If I were single again I'd be going in as a single father. Would be a bit hypocritical to dismiss a single mum. Have tried it before, before I had kids, it was hard and frustrating. Very limited time together, only really every other weekend. But now I have kids I think I'd understand more. Though juggling a relationship and the kids could be tough. I wouldn't want my kids to meet them until we were serious, many months in
It depends upon the specifics. A self-sufficient faithful widow with well-behaved child (ren) on the one hand is a completely different scenario that someone who is on assistance and whose kids are brats while the four ex-con baby daddies are lurking.
At my age knowing what I know now no I wouldn’t date a single mother if I was younger. I’ve been w the girl I’m w now for 16 years. Yes she was a single mother. But if I’m being honest the amount t of bs you have to deal w is ridiculous.
Since I am a single dad (widowed, not divorced) I'd consider it. How long I'd date her would depend on how she speaks about her kid's dad - because if he ain't dead, next time that's me...
If I really liked the guy and his kids were well behaved I would otherwise that wouldn't be my first choice.

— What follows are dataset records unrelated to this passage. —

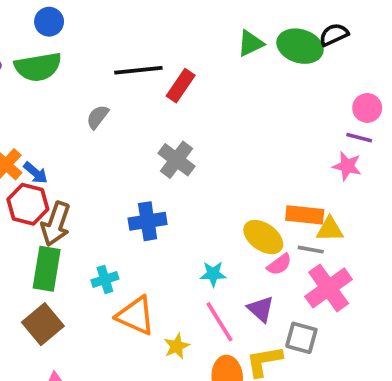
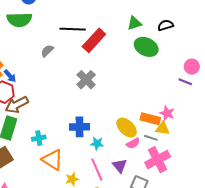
black semicircle: (334, 35) -> (166, 25), moved
green ellipse: (300, 46) -> (146, 47), moved
red rectangle: (181, 86) -> (94, 40), size x1.4
pink star: (347, 166) -> (167, 113), moved
blue cross: (148, 221) -> (80, 127), moved
brown arrow: (56, 224) -> (17, 105), turned 35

i been for a short time with a single mother, it was hot, but seems she need more then just pleasure, we was in diferent stage of our life so our relationship come to an end.
If her kids were older like high school age I would. I am not interested in raising somebody else's kid.
I would if I was a single mother also. Otherwise, no.
Not for me currently, I’m married, but with the right woman it wouldn’t be a deal killer.

Don't want kids.
No, but can do some fun if she like to do.
My testicles are funny things and I have some ideas to do with it, which was really really fun 😊 😄
If she convinced me that she didn't fit the single mother profile. Which would take some effort.
Never needed , but it it was needed i would marry a single mom.
If *
"Date" her would be a polite term, but I would never take a single mother seriously.
Dated single mom. Been married to her 27 years now.
Nope. I date around my own age.
I’ve dated 2 single mothers and the experience was great
Yes i would,
I dated a married lady before, experience was good 👍
Would never say never , but rather not
I have previously, so I'd have to say YES.
I am a single father….
I want to start off with a virgin
No real reason not to
Maybe, if she's really my type of girl.